# Test suite for Project 1


In [71]:
from proj1_helpers import *
import pickle
import matplotlib.pyplot as plt
%matplotlib inline

## Data loading

* `../data/train.csv`
* `../data/test.csv`


In [14]:
train_path = '../data/train.csv'
test_path  = '../data/test.csv'

In [15]:
# Long, run only if necessary
train_data = load_csv_data(train_path)

In [16]:
# Long, run only if necessary
test_data = load_csv_data(test_path)

In [17]:
# Save the data as pickles for more efficient reloading
# Only run once to generate the pickle !
# pickle.dump(test_data, open( 'test.p', 'wb' ))
# pickle.dump(train_data, open( 'train.p', 'wb' ))

In [19]:
# loading the pickle back 
# train_data = pickle.load(open( 'train.p', 'rb' ))
# test_data = pickle.load(open( 'test.p', 'rb' ))

## Exploratory

* Describe / Discover the data
* Describe / Characterise the features

In [49]:
## Data dimensions
print("There are {} samples.".format(len(train_data[0])))

There are 250000 samples.


The training data is defined as a set $D = \{ (y_i, \mathbf{x}_i, w_i) \}$ with :
* $y_i \in \{+1,-1\}$ is the label (signal = `+1` or noise = `-1`)
* $\mathbf{x}_i \in \!R^d$ is a $d$-dimensional feature vector
* $w_i \in \!R^+$ is a non-negative weight

Note that $\sum_{i\in\mathcal{S}} w_i = N_s$ and $\sum_{i\in\mathcal{B}} w_i = N_b$ which are the *expected total number of signal and background events (resp.)*. This gives an estimate of how many events we should expect to classify for each class.

In [50]:
# The feature vector shape is 
train_data[1].shape

(250000, 30)

In [52]:
# Which means we have d features :
d = train_data[1].shape[1]
d

30

In [53]:
labels  = train_data[0]
x_train = train_data[1]
weights = train_data[2]

Information about the features :

* Variables are floating point unless specified otherwise.
* All azimuthal φ angles are in radian in the [−π, +π[ range.
* Energy, mass, momentum are all in GeV
* All other variables are unit less
* **Undefined values are `-999.0`**

There are `primitive` (prefixed with `PRI`) values, directly measured from the collision, and `derived` (prefixed with `DER`) values which were computed from the primitive values.

In [134]:
PRI_features = x_train[:,1:15]
DER_features = x_train[:,15:]
print(len(DER_features), len(PRI_features))

250000 250000


## Data processing

* Split test / train
* Clean useless features
* [Scale / process data](https://machinelearningmastery.com/discover-feature-engineering-how-to-engineer-features-and-how-to-get-good-at-it/) (e.g. scaling)

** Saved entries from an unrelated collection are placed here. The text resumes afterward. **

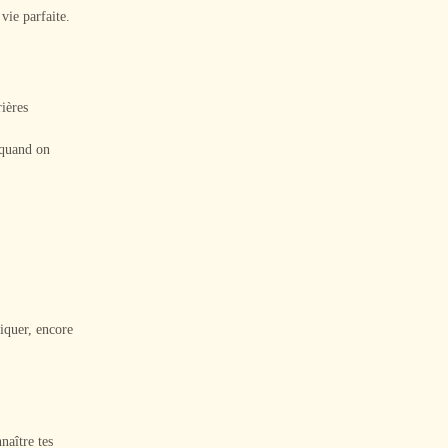
vie parfaite.
ières
 quand on
tiquer, encore
naître tes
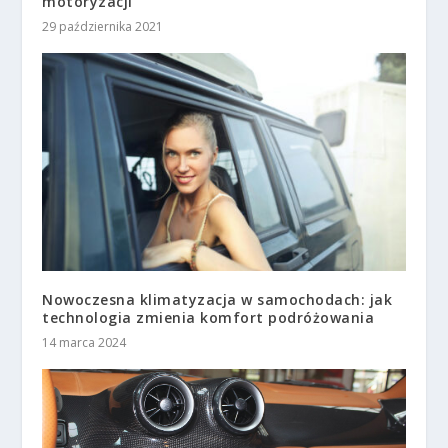
motoryzacji
29 października 2021
Nowoczesna klimatyzacja w samochodach: jak
technologia zmienia komfort podróżowania
14 marca 2024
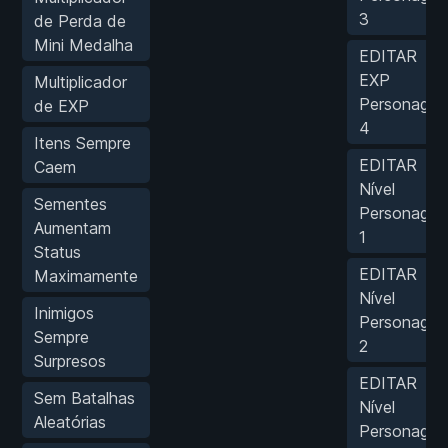
3
de Perda de
Mini Medalha
EDITAR
EXP
Multiplicador
Personage
de EXP
4
Itens Sempre
EDITAR
Caem
Nível
Sementes
Personage
Aumentam
1
Status
EDITAR
Maximamente
Nível
Inimigos
Personage
Sempre
2
Surpresos
EDITAR
Sem Batalhas
Nível
Aleatórias
Personage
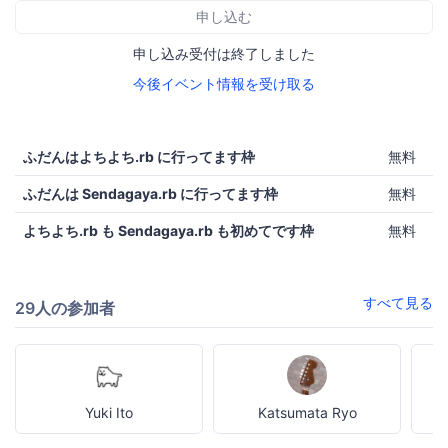
申し込む
申し込み受付は終了しました
今後イベント情報を受け取る
ふだんはよちよち.rb に行ってます枠
無料
ふだんは Sendagaya.rb に行ってます枠
無料
よちよち.rb も Sendagaya.rb も初めてです枠
無料
すべて見る
29人の参加者
Yuki Ito
Katsumata Ryo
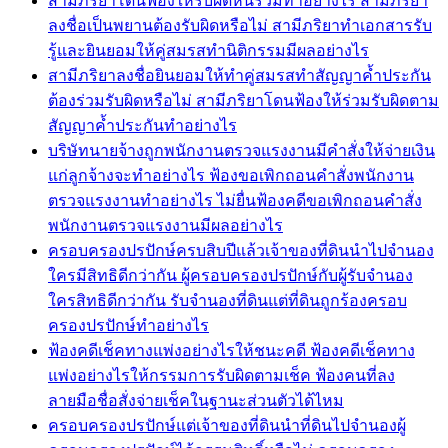
สามีภริยาโดนฟ้องให้รับผิดหนี้ร่วมทำอย่างไร สามีภริยา
ลงชื่อเป็นพยานต้องรับผิดหรือไม่ สามีภริยาทำเอกสารรับ
รู้และยินยอมให้คู่สมรสทำนิติกรรมมีผลอย่างไร
สามีภริยาลงชื่อยินยอมให้ทำคู่สมรสทำสัญญาค้ำประกัน
ต้องร่วมรับผิดหรือไม่ สามีภริยาโดนฟ้องให้ร่วมรับผิดตาม
สัญญาค้ำประกันทำอย่างไร
บริษัทนายจ้างถูกพนักงานตรวจแรงงานมีคำสั่งให้จ่ายเงิน
แก่ลูกจ้างจะทำอย่างไร ฟ้องขอเพิกถอนคำสั่งพนักงาน
ตรวจแรงงานทำอย่างไร ไม่ยื่นฟ้องคดีขอเพิกถอนคำสั่ง
พนักงานตรวจแรงงานมีผลอย่างไร
ครอบครองปรปักษ์ครบสิบปีแล้วเจ้าของที่ดินนำไปจำนอง
ใครมีสิทธิดีกว่ากัน ผู้ครอบครองปรปักษ์กับผู้รับจำนอง
ใครสิทธิดีกว่ากัน รับจำนองที่ดินแต่ที่ดินถูกร้องครอบ
ครองปรปักษ์ทำอย่างไร
ฟ้องคดีเช็คทางแพ่งอย่างไรให้ชนะคดี ฟ้องคดีเช็คทาง
แพ่งอย่างไรให้กรรมการรับผิดตามเช็ค ฟ้องคนที่ลง
ลายมือชื่อสั่งจ่ายเช็คในฐานะส่วนตัวได้ไหม
ครอบครองปรปักษ์แต่เจ้าของที่ดินนำที่ดินไปจำนองผู้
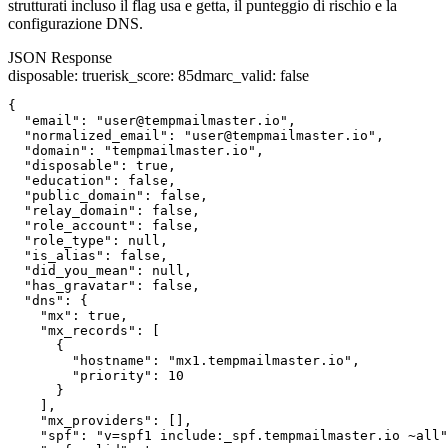
strutturati incluso il flag usa e getta, il punteggio di rischio e la
configurazione DNS.
JSON Response
disposable
:
true
risk_score
:
85
dmarc_valid
:
false
{

  "email": "user@tempmailmaster.io",

  "normalized_email": "user@tempmailmaster.io",

  "domain": "tempmailmaster.io",

  "disposable": true,

  "education": false,

  "public_domain": false,

  "relay_domain": false,

  "role_account": false,

  "role_type": null,

  "is_alias": false,

  "did_you_mean": null,

  "has_gravatar": false,

  "dns": {

    "mx": true,

    "mx_records": [

      {

        "hostname": "mx1.tempmailmaster.io",

        "priority": 10

      }

    ],

    "mx_providers": [],

    "spf": "v=spf1 include:_spf.tempmailmaster.io ~all"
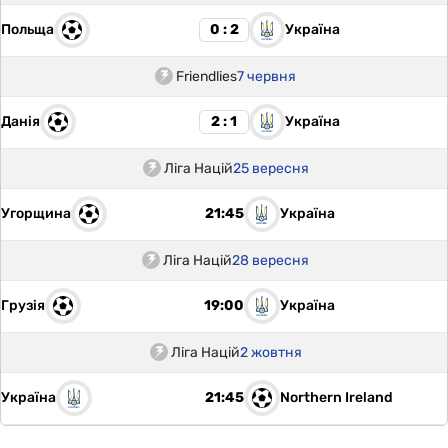
Польща
Україна
0 : 2
Friendlies
7 червня
Данія
Україна
2 : 1
Ліга Націй
25 вересня
Угорщина
Україна
21:45
Ліга Націй
28 вересня
Грузія
Україна
19:00
Ліга Націй
2 жовтня
Україна
Northern Ireland
21:45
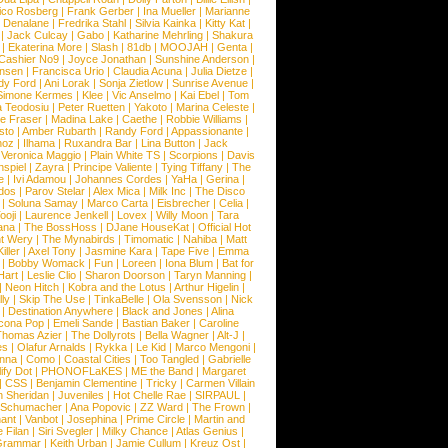
ico Rosberg
|
Frank Gerber
|
Ina Mueller
|
Marianne
 Denalane
|
Fredrika Stahl
|
Silvia Kainka
|
Kitty Kat
|
|
Jack Culcay
|
Gabo
|
Katharine Mehrling
|
Shakura
|
Ekaterina More
|
Slash
|
81db
|
MOOJAH
|
Genta
|
Cashier No9
|
Joyce Jonathan
|
Sunshine Anderson
|
ansen
|
Francisca Urio
|
Claudia Acuna
|
Julia Dietze
|
dy Ford
|
Ani Lorak
|
Sonja Zietlow
|
Sunrise Avenue
|
Simone Kermes
|
Klee
|
Vic Anselmo
|
Kai Ebel
|
Tom
a Teodosiu
|
Peter Ruetten
|
Yakoto
|
Marina Celeste
|
e Fraser
|
Madina Lake
|
Caethe
|
Robbie Williams
|
sto
|
Amber Rubarth
|
Randy Ford
|
Appassionante
|
noz
|
Ilhama
|
Ruxandra Bar
|
Lina Button
|
Jack
|
Veronica Maggio
|
Plain White TS
|
Scorpions
|
Davis
nspiel
|
Zayra
|
Principe Valiente
|
Tying Tiffany
|
The
e
|
Ivi Adamou
|
Johannes Cordes
|
YaHa
|
Gerina
|
dos
|
Parov Stelar
|
Alex Mica
|
Milk Inc
|
The Disco
|
Soluna Samay
|
Marco Carta
|
Eisbrecher
|
Celia
|
ooji
|
Laurence Jenkell
|
Lovex
|
Willy Moon
|
Tara
ana
|
The BossHoss
|
DJane HouseKat
|
Official Hot
t Wery
|
The Mynabirds
|
Timomatic
|
Nahiba
|
Matt
iller
|
Axel Tony
|
Jasmine Kara
|
Tape Five
|
Emma
|
Bobby Womack
|
Fun
|
Loreen
|
Iona Blum
|
Bat for
Hart
|
Leslie Clio
|
Sharon Doorson
|
Taryn Manning
|
|
Neon Hitch
|
Kobra and the Lotus
|
Arthur Higelin
|
ly
|
Skip The Use
|
TinkaBelle
|
Ola Svensson
|
Nick
|
Destination Anywhere
|
Black and Jones
|
Alina
cona Pop
|
Emeli Sande
|
Bastian Baker
|
Caroline
Thomas Azier
|
The Dollyrots
|
Bella Wagner
|
Alt-J
|
es
|
Olafur Arnalds
|
Rykka
|
Le Kid
|
Marco Mengoni
|
enna
|
Como
|
Coastal Cities
|
Too Tangled
|
Gabrielle
ify Dot
|
PHONOFLaKES
|
ME the Band
|
Margaret
|
CSS
|
Benjamin Clementine
|
Tricky
|
Carmen Villain
 Sheridan
|
Juveniles
|
Hot Chelle Rae
|
SIRPAUL
|
l Schumacher
|
Ana Popovic
|
ZZ Ward
|
The Frown
|
hant
|
Vanbot
|
Josephina
|
Prime Circle
|
Martin and
 Filan
|
Siri Svegler
|
Milky Chance
|
Atlas Genius
|
Grammar
|
Keith Urban
|
Jamie Cullum
|
Kreuz Ost
|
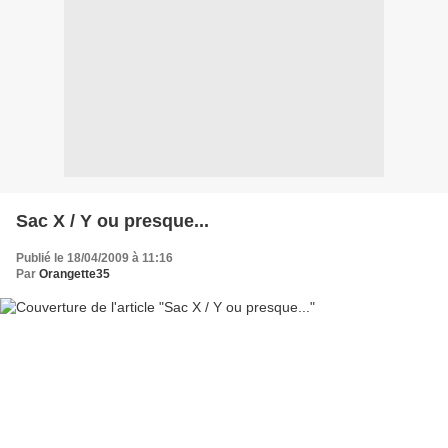
Sac X / Y ou presque...
Publié le 18/04/2009 à 11:16
Par
Orangette35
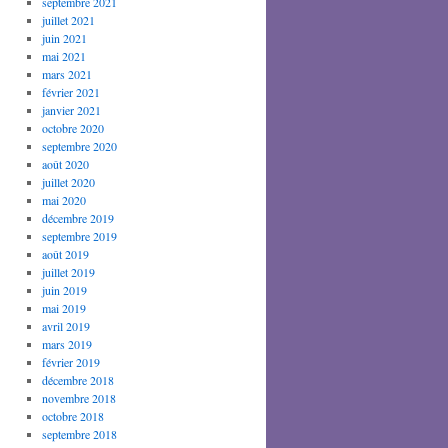
septembre 2021
juillet 2021
juin 2021
mai 2021
mars 2021
février 2021
janvier 2021
octobre 2020
septembre 2020
août 2020
juillet 2020
mai 2020
décembre 2019
septembre 2019
août 2019
juillet 2019
juin 2019
mai 2019
avril 2019
mars 2019
février 2019
décembre 2018
novembre 2018
octobre 2018
septembre 2018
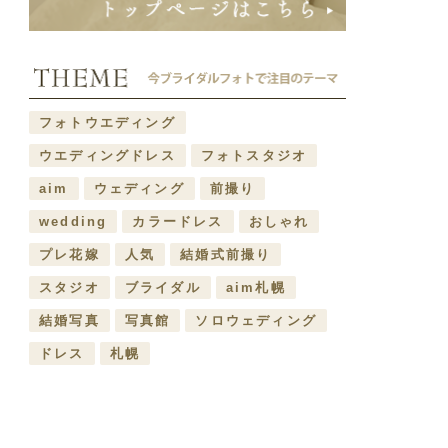
フォトウエディング
ウエディングドレス
フォトスタジオ
aim
ウェディング
前撮り
wedding
カラードレス
おしゃれ
プレ花嫁
人気
結婚式前撮り
スタジオ
ブライダル
aim札幌
結婚写真
写真館
ソロウェディング
ドレス
札幌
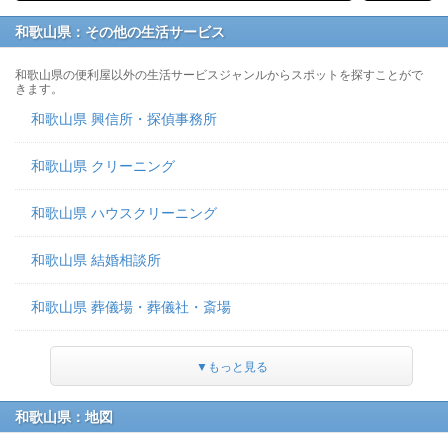
和歌山県：その他の生活サービス
和歌山県の便利屋以外の生活サービスジャンルからスポットを探すことがで
きます。
和歌山県 興信所・探偵事務所
和歌山県 クリーニング
和歌山県 ハウスクリーニング
和歌山県 結婚相談所
和歌山県 葬儀場・葬儀社・斎場
▼もっと見る
和歌山県：地図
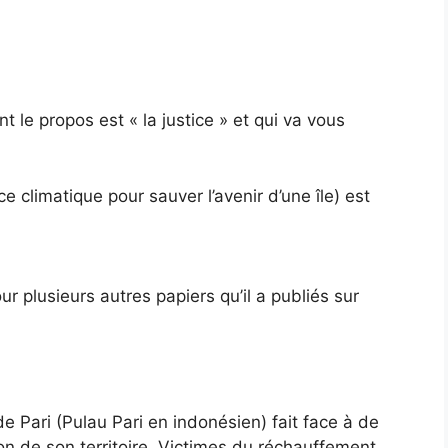
nt le propos est « la justice » et qui va vous
ce climatique pour sauver l’avenir d’une île) est
ur plusieurs autres papiers qu’il a publiés sur
de Pari (Pulau Pari en indonésien) fait face à de
n de son territoire. Victimes du réchauffement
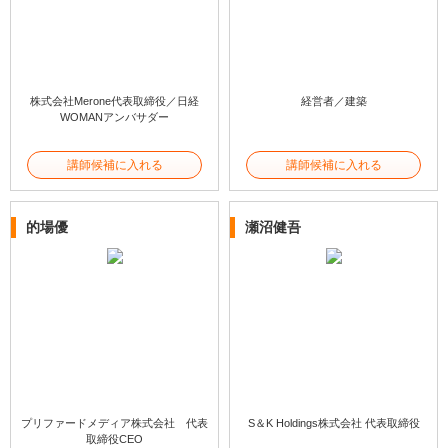
株式会社Merone代表取締役／日経
経営者／建築
WOMANアンバサダー
講師候補に入れる
講師候補に入れる
的場優
瀬沼健吾
プリファードメディア株式会社 代表
S＆K Holdings株式会社 代表取締役
取締役CEO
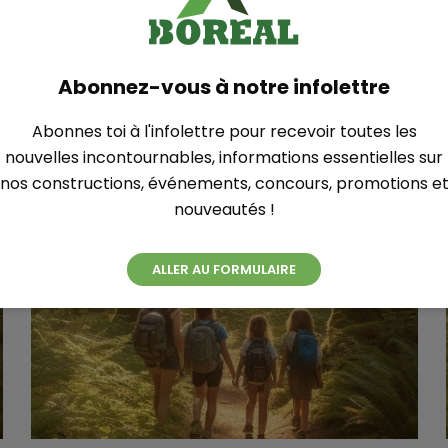
Abonnez-vous à notre infolettre
Autres articles
Abonnes toi à l'infolettre pour recevoir toutes les
nouvelles incontournables, informations essentielles sur
nos constructions, événements, concours, promotions e
nouveautés !
ALLER AU FORMULAIRE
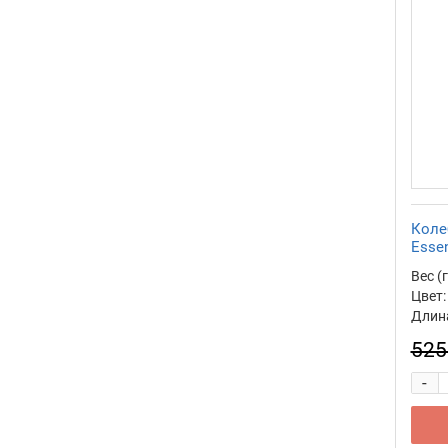
Коле
Essen
Вес (г
Цвет:
Длина
525
-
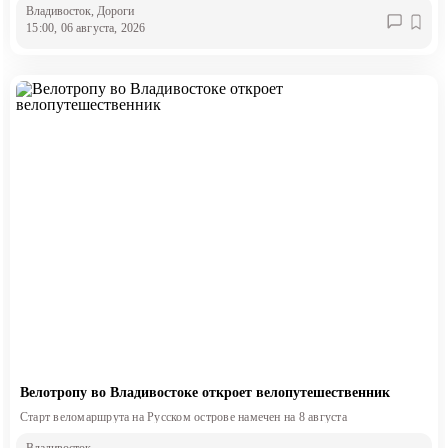
Владивосток
, Дороги
15:00, 06 августа, 2026
Велотропу во Владивостоке откроет велопутешественник
Старт веломаршрута на Русском острове намечен на 8 августа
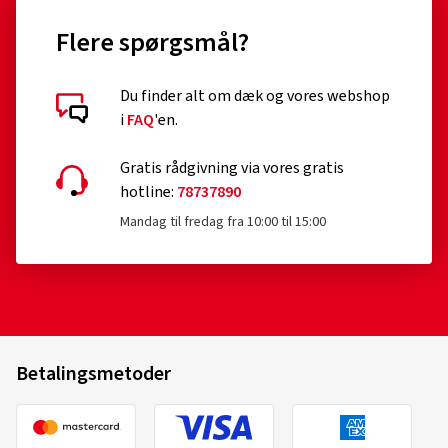
Flere spørgsmål?
Du finder alt om dæk og vores webshop
i
FAQ
'en.
Gratis rådgivning via vores gratis
hotline:
78737890
Mandag til fredag fra 10:00 til 15:00
Betalingsmetoder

How much data is perfectly clean ?

In [118]:
clean_data = [x for x in x_train if not -999. in x]
len(clean_data)/len(x_train)*100 # percent

27.245599999999996

How much data is clean in the primitive or derived classes ?

In [121]:
PRI_clean_data = [x for x in PRI_features if not -999. in x]
len(PRI_clean_data)/len(PRI_features)*100 # percent

29.0172

In [123]:
DER_clean_data = [x for x in DER_features if not -999. in x]
len(DER_clean_data)/len(DER_features)*100 # percent

29.0172

The percentage is the same ! This means there was no treatment error, using only `PRI` or only `DER` data won't make the data cleaner (but it might help reduce the complexity of the model ;) )

Are there classes that contain a high probability of dirty data ?

In [128]:
per_feature_stats = []
for i in range(d):
    sz = len(x_train[:,i])
    clean_ft = [x for x in x_train[:,i] if (x != -999.)] # c pa bo ... :'(
    per_feature_stats.append(len(clean_ft) / sz * 100)

In [129]:
per_feature_stats

[84.75439999999999,
 100.0,
 100.0,
 100.0,
 29.0172,
 29.0172,
 29.0172,
 100.0,
 100.0,
 100.0,
 100.0,
 100.0,
 29.0172,
 100.0,
 100.0,
 100.0,
 100.0,
 100.0,
 100.0,
 100.0,
 100.0,
 100.0,
 100.0,
 60.0348,
 60.0348,
 60.0348,
 29.0172,
 29.0172,
 29.0172,
 100.0]

This gives a pretty good indication of the features that should be pruned from the data ! Notably :
* `x_train[:, 4: 7]` (which are resp. `DER_deltaeta_jet_jet`, `DER_mass_jet_jet`, `DER_prodeta_jet_jet`)
* `x_train[:,12]` (which is `DER_lep_eta_centrality`)
* `x_train[:,26:29]` (which is the `PRI_jet_subleading_{pt,eta,phi}`)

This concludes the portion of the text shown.